Start of Records supplied

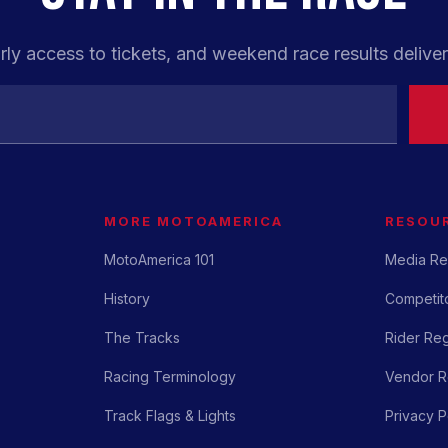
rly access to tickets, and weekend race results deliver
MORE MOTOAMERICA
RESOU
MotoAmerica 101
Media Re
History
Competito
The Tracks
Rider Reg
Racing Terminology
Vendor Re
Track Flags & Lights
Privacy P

End of Records supplied
Start of Records supplied

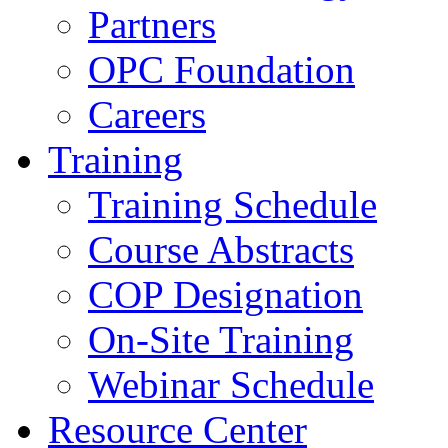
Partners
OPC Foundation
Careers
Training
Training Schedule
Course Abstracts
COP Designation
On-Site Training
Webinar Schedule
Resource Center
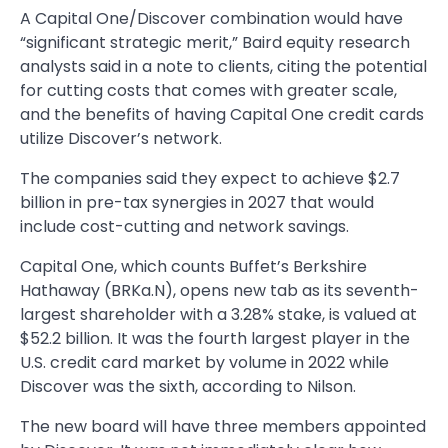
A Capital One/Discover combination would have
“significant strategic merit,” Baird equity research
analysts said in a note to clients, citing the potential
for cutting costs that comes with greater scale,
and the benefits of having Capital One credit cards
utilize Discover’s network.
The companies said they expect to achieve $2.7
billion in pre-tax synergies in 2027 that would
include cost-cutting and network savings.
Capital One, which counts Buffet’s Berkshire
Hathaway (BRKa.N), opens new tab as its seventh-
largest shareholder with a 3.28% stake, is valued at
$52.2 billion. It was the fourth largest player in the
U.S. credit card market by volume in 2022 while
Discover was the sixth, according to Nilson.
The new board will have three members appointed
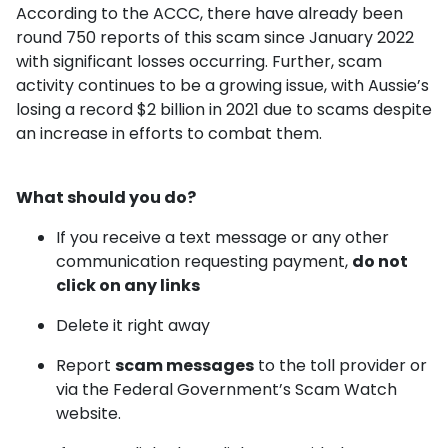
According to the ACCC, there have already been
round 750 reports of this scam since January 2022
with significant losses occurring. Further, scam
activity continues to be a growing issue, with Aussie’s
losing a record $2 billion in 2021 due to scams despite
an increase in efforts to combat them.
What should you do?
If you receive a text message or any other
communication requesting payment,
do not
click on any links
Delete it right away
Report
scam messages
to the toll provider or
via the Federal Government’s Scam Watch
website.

End of Records supplied
Start of Records supplied

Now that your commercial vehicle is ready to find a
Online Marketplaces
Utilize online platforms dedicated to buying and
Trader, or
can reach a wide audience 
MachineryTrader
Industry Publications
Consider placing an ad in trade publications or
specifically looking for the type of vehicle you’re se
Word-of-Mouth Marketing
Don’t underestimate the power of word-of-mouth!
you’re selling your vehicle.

End of Records supplied

_Assignment:_ Among the lines above, repeat exactly those from the line with "Online Marketplaces" to the line with "you’re selling your vehicle.", counting both ends.

_The completed task:_
Online Marketplaces
Utilize online platforms dedicated to buying and
Trader, or
can reach a wide audience 
MachineryTrader
Industry Publications
Consider placing an ad in trade publications or
specifically looking for the type of vehicle you’re se
Word-of-Mouth Marketing
Don’t underestimate the power of word-of-mouth!
you’re selling your vehicle.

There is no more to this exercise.